§ PROBLEM TO WORK ON
The entries below should be copied exactly and completely.

+ + + + +

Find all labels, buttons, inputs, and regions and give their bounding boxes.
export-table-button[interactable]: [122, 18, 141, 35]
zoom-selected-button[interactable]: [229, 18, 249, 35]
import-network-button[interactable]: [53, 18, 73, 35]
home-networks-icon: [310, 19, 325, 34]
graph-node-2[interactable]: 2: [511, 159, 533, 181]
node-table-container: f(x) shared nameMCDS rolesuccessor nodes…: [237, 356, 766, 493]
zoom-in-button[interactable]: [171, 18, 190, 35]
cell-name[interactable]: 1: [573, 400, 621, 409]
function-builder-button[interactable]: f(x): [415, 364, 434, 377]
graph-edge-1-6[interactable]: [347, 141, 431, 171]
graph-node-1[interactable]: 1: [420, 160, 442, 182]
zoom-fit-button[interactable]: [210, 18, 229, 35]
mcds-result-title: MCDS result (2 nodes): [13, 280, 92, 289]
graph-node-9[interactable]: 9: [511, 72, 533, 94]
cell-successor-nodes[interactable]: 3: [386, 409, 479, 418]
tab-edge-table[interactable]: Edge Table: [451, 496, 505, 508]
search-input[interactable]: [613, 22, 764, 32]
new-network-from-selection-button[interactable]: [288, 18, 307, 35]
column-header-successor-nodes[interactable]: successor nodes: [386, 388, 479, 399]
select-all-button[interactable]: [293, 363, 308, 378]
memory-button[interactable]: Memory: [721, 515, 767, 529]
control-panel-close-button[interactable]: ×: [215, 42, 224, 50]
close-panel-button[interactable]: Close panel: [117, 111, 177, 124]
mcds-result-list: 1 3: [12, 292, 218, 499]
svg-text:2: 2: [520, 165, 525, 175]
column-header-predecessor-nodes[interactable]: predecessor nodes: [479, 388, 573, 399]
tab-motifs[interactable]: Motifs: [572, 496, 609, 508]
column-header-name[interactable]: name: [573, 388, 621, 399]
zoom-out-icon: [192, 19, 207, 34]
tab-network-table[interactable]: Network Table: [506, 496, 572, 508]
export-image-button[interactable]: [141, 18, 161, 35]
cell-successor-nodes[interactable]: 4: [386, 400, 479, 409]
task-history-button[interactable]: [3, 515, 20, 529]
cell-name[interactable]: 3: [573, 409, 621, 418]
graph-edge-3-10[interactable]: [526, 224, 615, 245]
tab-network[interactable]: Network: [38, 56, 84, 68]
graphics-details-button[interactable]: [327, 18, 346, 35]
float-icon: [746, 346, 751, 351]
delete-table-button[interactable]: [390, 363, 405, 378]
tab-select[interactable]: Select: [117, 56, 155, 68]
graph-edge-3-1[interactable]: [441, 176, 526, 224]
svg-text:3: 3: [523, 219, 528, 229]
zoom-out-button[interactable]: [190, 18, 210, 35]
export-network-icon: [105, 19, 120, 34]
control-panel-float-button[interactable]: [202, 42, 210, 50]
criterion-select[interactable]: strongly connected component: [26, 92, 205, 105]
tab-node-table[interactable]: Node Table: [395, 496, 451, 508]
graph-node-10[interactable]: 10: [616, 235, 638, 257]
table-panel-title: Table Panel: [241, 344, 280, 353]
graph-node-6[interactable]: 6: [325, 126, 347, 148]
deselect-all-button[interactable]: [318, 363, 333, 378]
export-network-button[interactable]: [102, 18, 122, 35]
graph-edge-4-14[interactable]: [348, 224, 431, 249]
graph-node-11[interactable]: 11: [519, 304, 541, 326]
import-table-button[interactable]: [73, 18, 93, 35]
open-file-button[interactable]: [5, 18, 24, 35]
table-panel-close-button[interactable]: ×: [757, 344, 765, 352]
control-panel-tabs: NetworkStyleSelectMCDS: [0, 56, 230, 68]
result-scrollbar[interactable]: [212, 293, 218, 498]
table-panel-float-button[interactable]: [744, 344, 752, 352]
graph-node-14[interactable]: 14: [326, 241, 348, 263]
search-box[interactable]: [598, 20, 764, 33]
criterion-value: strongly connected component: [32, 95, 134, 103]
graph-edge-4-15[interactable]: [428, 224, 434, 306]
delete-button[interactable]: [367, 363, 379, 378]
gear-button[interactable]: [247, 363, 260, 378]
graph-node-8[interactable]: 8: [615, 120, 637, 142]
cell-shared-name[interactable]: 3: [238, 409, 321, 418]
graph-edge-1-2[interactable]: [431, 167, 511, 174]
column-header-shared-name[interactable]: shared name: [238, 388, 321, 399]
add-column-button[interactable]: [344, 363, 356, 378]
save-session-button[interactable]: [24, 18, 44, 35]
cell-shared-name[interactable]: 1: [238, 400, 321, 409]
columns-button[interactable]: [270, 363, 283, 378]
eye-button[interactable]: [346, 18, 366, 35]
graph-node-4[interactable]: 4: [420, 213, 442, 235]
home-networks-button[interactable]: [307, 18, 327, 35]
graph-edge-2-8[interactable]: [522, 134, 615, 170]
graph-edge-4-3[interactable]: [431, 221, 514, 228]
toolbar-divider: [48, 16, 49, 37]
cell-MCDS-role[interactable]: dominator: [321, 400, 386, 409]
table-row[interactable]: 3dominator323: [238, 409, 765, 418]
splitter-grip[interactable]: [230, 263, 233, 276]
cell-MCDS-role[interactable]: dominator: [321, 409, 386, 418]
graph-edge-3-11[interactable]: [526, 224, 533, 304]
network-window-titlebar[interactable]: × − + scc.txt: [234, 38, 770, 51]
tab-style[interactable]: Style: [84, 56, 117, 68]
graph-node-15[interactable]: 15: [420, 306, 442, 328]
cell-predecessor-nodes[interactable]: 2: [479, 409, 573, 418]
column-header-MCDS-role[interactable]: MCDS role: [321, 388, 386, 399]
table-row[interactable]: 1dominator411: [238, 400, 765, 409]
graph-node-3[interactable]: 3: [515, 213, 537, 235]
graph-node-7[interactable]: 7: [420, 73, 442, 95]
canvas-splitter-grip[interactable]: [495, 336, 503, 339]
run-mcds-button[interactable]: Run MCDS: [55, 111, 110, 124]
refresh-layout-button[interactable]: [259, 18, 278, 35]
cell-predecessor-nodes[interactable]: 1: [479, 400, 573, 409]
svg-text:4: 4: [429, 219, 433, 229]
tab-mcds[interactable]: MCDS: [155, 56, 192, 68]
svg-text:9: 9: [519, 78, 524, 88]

+ + + + +

§ EXERCISE RESULT
Find all labels, buttons, inputs, and regions and give their bounding boxes.
export-table-button[interactable]: [122, 18, 141, 35]
zoom-selected-button[interactable]: [229, 18, 249, 35]
import-network-button[interactable]: [53, 18, 73, 35]
home-networks-icon: [310, 19, 325, 34]
graph-node-2[interactable]: 2: [511, 159, 533, 181]
node-table-container: f(x) shared nameMCDS rolesuccessor nodes…: [237, 356, 766, 493]
zoom-in-button[interactable]: [171, 18, 190, 35]
cell-name[interactable]: 1: [573, 400, 621, 409]
function-builder-button[interactable]: f(x): [415, 364, 434, 377]
graph-edge-1-6[interactable]: [347, 141, 431, 171]
graph-node-1[interactable]: 1: [420, 160, 442, 182]
zoom-fit-button[interactable]: [210, 18, 229, 35]
mcds-result-title: MCDS result (2 nodes): [13, 280, 92, 289]
graph-node-9[interactable]: 9: [511, 72, 533, 94]
cell-successor-nodes[interactable]: 3: [386, 409, 479, 418]
tab-edge-table[interactable]: Edge Table: [451, 496, 505, 508]
search-input[interactable]: [613, 22, 764, 32]
new-network-from-selection-button[interactable]: [288, 18, 307, 35]
column-header-successor-nodes[interactable]: successor nodes: [386, 388, 479, 399]
select-all-button[interactable]: [293, 363, 308, 378]
memory-button[interactable]: Memory: [721, 515, 767, 529]
control-panel-close-button[interactable]: ×: [215, 42, 224, 50]
close-panel-button[interactable]: Close panel: [117, 111, 177, 124]
mcds-result-list: 1 3: [12, 292, 218, 499]
svg-text:2: 2: [520, 165, 525, 175]
column-header-predecessor-nodes[interactable]: predecessor nodes: [479, 388, 573, 399]
tab-motifs[interactable]: Motifs: [572, 496, 609, 508]
column-header-name[interactable]: name: [573, 388, 621, 399]
zoom-out-icon: [192, 19, 207, 34]
tab-network-table[interactable]: Network Table: [506, 496, 572, 508]
export-image-button[interactable]: [141, 18, 161, 35]
cell-successor-nodes[interactable]: 4: [386, 400, 479, 409]
task-history-button[interactable]: [3, 515, 20, 529]
cell-name[interactable]: 3: [573, 409, 621, 418]
graph-edge-3-10[interactable]: [526, 224, 615, 245]
tab-network[interactable]: Network: [38, 56, 84, 68]
graphics-details-button[interactable]: [327, 18, 346, 35]
float-icon: [746, 346, 751, 351]
delete-table-button[interactable]: [390, 363, 405, 378]
tab-select[interactable]: Select: [117, 56, 155, 68]
graph-edge-3-1[interactable]: [441, 176, 526, 224]
svg-text:3: 3: [523, 219, 528, 229]
zoom-out-button[interactable]: [190, 18, 210, 35]
export-network-icon: [105, 19, 120, 34]
control-panel-float-button[interactable]: [202, 42, 210, 50]
criterion-select[interactable]: strongly connected component: [26, 92, 205, 105]
tab-node-table[interactable]: Node Table: [395, 496, 451, 508]
graph-node-10[interactable]: 10: [616, 235, 638, 257]
table-panel-title: Table Panel: [241, 344, 280, 353]
graph-node-6[interactable]: 6: [325, 126, 347, 148]
deselect-all-button[interactable]: [318, 363, 333, 378]
export-network-button[interactable]: [102, 18, 122, 35]
graph-edge-4-14[interactable]: [348, 224, 431, 249]
graph-node-11[interactable]: 11: [519, 304, 541, 326]
import-table-button[interactable]: [73, 18, 93, 35]
open-file-button[interactable]: [5, 18, 24, 35]
table-panel-close-button[interactable]: ×: [757, 344, 765, 352]
control-panel-tabs: NetworkStyleSelectMCDS: [0, 56, 230, 68]
result-scrollbar[interactable]: [212, 293, 218, 498]
table-panel-float-button[interactable]: [744, 344, 752, 352]
graph-node-14[interactable]: 14: [326, 241, 348, 263]
search-box[interactable]: [598, 20, 764, 33]
criterion-value: strongly connected component: [32, 95, 134, 103]
graph-edge-4-15[interactable]: [428, 224, 434, 306]
delete-button[interactable]: [367, 363, 379, 378]
gear-button[interactable]: [247, 363, 260, 378]
graph-node-8[interactable]: 8: [615, 120, 637, 142]
cell-shared-name[interactable]: 3: [238, 409, 321, 418]
graph-edge-1-2[interactable]: [431, 167, 511, 174]
column-header-shared-name[interactable]: shared name: [238, 388, 321, 399]
add-column-button[interactable]: [344, 363, 356, 378]
save-session-button[interactable]: [24, 18, 44, 35]
cell-shared-name[interactable]: 1: [238, 400, 321, 409]
columns-button[interactable]: [270, 363, 283, 378]
eye-button[interactable]: [346, 18, 366, 35]
graph-node-4[interactable]: 4: [420, 213, 442, 235]
home-networks-button[interactable]: [307, 18, 327, 35]
graph-edge-2-8[interactable]: [522, 134, 615, 170]
graph-edge-4-3[interactable]: [431, 221, 514, 228]
toolbar-divider: [48, 16, 49, 37]
cell-MCDS-role[interactable]: dominator: [321, 400, 386, 409]
table-row[interactable]: 3dominator323: [238, 409, 765, 418]
splitter-grip[interactable]: [230, 263, 233, 276]
cell-MCDS-role[interactable]: dominator: [321, 409, 386, 418]
graph-edge-3-11[interactable]: [526, 224, 533, 304]
network-window-titlebar[interactable]: × − + scc.txt: [234, 38, 770, 51]
tab-style[interactable]: Style: [84, 56, 117, 68]
graph-node-15[interactable]: 15: [420, 306, 442, 328]
cell-predecessor-nodes[interactable]: 2: [479, 409, 573, 418]
column-header-MCDS-role[interactable]: MCDS role: [321, 388, 386, 399]
table-row[interactable]: 1dominator411: [238, 400, 765, 409]
graph-node-3[interactable]: 3: [515, 213, 537, 235]
graph-node-7[interactable]: 7: [420, 73, 442, 95]
canvas-splitter-grip[interactable]: [495, 336, 503, 339]
run-mcds-button[interactable]: Run MCDS: [55, 111, 110, 124]
refresh-layout-button[interactable]: [259, 18, 278, 35]
cell-predecessor-nodes[interactable]: 1: [479, 400, 573, 409]
svg-text:4: 4: [429, 219, 433, 229]
tab-mcds[interactable]: MCDS: [155, 56, 192, 68]
svg-text:9: 9: [519, 78, 524, 88]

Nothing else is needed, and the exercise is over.